**How to complete this task**: Among the entries, find each line that includes the string "name" and list it.

Segment Start: Exercise data

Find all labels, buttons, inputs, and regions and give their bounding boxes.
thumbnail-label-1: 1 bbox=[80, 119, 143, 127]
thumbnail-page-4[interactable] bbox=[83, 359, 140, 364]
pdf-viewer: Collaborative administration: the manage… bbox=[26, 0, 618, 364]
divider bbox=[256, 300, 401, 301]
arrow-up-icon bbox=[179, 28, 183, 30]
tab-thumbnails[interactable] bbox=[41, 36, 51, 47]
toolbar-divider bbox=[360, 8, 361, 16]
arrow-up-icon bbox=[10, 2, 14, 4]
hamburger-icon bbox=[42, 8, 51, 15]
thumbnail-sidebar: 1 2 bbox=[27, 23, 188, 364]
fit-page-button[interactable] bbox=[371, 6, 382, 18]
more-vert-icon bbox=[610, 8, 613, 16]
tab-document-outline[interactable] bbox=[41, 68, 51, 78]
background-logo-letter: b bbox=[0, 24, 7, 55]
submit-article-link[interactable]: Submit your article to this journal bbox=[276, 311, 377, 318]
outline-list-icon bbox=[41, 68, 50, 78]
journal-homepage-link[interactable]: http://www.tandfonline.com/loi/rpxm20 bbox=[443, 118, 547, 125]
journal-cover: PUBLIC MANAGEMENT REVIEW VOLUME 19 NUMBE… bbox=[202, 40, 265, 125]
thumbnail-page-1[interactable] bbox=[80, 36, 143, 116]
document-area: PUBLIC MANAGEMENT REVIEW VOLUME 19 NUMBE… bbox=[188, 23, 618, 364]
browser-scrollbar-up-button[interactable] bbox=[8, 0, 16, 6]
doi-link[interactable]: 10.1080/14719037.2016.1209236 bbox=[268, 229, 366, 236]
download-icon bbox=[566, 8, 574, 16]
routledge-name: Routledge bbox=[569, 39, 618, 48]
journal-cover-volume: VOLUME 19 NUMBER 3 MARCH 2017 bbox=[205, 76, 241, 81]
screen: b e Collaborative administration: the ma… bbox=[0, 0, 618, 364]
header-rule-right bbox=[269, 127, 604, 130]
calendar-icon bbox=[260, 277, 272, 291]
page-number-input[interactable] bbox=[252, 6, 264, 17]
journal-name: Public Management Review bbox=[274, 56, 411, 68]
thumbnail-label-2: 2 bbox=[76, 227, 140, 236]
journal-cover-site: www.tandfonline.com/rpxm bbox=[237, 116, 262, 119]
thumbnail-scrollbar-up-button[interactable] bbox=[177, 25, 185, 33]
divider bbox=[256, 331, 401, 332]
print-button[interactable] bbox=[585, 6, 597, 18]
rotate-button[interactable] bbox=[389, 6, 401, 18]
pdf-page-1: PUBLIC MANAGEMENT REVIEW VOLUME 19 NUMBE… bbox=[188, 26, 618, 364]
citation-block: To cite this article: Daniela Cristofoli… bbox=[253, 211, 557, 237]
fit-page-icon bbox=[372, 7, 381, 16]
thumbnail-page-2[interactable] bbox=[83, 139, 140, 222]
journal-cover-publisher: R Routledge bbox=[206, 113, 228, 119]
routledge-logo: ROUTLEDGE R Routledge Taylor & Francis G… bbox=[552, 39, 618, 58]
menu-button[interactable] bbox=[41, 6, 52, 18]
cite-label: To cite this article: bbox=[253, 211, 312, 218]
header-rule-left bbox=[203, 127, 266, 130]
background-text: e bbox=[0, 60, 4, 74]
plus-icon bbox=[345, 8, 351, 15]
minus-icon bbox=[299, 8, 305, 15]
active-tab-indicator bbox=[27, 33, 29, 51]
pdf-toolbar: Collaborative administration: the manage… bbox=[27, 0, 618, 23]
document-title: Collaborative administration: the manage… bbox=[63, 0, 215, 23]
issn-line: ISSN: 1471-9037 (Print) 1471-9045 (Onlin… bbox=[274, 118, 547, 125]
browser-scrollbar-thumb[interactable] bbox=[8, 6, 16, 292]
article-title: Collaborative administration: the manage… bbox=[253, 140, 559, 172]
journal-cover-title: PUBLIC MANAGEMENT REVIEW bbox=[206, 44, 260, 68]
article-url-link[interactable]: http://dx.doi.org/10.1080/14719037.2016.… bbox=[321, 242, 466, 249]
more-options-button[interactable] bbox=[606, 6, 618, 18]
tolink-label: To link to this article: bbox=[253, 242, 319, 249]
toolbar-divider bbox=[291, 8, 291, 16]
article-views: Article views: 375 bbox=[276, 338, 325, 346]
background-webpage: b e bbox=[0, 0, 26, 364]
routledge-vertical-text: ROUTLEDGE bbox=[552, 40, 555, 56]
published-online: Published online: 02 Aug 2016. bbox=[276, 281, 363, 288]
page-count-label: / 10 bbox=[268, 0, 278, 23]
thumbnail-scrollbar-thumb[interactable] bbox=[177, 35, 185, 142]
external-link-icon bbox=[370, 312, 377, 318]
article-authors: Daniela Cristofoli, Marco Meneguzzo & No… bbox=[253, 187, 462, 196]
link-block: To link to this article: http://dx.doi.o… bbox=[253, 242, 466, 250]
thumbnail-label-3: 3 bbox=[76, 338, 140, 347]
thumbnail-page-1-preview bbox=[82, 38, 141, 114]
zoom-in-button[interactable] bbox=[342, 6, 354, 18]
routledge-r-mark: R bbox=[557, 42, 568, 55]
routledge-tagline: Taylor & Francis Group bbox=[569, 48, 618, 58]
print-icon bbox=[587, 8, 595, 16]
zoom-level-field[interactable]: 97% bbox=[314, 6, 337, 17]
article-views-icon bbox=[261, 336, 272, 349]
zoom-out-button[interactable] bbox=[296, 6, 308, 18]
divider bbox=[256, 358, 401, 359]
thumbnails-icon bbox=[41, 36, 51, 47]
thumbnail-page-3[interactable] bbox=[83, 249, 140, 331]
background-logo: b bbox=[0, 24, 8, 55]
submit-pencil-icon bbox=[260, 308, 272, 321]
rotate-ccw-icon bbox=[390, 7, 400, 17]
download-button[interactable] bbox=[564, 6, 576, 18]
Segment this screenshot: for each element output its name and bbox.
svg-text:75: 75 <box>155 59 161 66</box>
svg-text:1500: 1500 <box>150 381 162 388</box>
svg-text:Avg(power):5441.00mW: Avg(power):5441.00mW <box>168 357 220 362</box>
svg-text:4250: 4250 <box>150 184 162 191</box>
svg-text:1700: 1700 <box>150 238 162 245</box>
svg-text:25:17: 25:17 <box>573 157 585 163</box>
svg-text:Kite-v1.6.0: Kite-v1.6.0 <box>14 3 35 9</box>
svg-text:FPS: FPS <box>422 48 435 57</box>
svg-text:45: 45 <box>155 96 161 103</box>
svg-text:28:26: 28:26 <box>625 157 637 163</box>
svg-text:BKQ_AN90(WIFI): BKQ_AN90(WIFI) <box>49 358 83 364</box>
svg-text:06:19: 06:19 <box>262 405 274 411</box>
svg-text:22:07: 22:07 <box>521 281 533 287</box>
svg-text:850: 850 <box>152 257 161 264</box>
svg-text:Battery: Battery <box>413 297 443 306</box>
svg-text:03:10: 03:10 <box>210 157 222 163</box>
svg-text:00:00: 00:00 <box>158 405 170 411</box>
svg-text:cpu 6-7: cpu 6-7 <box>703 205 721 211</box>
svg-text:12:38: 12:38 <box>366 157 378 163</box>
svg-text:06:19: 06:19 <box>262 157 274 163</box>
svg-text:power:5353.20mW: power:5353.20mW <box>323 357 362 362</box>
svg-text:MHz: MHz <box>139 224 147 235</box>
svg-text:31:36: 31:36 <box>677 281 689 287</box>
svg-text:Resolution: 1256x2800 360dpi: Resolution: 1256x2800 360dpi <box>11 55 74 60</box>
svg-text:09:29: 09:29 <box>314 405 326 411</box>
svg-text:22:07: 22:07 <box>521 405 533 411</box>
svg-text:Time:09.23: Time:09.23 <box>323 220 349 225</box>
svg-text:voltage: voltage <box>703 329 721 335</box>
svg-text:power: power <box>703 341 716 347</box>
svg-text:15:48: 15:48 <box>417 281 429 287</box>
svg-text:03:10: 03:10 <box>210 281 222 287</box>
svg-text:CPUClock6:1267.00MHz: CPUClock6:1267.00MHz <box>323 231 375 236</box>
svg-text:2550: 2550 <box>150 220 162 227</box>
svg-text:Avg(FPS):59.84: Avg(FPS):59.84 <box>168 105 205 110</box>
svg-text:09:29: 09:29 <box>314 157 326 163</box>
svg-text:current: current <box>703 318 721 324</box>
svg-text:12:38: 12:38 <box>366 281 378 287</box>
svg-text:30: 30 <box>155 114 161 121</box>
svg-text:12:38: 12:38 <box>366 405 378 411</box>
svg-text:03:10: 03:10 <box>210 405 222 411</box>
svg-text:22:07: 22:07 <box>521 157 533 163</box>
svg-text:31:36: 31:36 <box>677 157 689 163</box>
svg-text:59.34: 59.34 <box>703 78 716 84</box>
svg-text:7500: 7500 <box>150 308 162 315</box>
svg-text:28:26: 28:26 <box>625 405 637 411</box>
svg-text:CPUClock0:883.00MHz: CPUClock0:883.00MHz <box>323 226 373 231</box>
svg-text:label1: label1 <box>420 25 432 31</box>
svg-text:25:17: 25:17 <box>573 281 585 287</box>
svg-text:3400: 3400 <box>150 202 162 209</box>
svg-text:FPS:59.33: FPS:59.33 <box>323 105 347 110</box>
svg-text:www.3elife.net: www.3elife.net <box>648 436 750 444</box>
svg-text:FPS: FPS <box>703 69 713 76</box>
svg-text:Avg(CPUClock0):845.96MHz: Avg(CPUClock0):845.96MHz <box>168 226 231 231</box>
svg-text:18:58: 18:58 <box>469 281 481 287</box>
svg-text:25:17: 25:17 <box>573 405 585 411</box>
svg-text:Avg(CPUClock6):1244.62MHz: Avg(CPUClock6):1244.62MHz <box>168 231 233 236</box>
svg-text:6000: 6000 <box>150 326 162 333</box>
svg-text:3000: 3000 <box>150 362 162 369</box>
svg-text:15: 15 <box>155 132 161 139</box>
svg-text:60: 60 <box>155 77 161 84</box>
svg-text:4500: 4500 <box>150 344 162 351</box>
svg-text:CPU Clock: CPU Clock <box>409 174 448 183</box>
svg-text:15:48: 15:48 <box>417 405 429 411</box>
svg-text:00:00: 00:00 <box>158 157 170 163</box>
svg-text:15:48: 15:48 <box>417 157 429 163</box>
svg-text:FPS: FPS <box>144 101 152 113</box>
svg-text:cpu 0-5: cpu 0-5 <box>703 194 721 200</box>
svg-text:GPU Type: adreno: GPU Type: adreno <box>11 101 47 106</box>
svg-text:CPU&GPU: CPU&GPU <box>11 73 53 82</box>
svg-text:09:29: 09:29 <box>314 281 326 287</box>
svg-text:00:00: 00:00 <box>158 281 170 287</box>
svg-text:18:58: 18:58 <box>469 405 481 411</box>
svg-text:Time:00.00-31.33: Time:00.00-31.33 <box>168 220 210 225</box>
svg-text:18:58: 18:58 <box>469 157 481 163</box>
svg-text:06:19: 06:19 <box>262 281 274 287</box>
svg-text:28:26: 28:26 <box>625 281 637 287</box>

Segment End: Exercise data

**Written solution**:
routledge-name: Routledge bbox=[569, 39, 618, 48]
journal-name: Public Management Review bbox=[274, 56, 411, 68]
Segment this screenshot: for each element output its name and bbox.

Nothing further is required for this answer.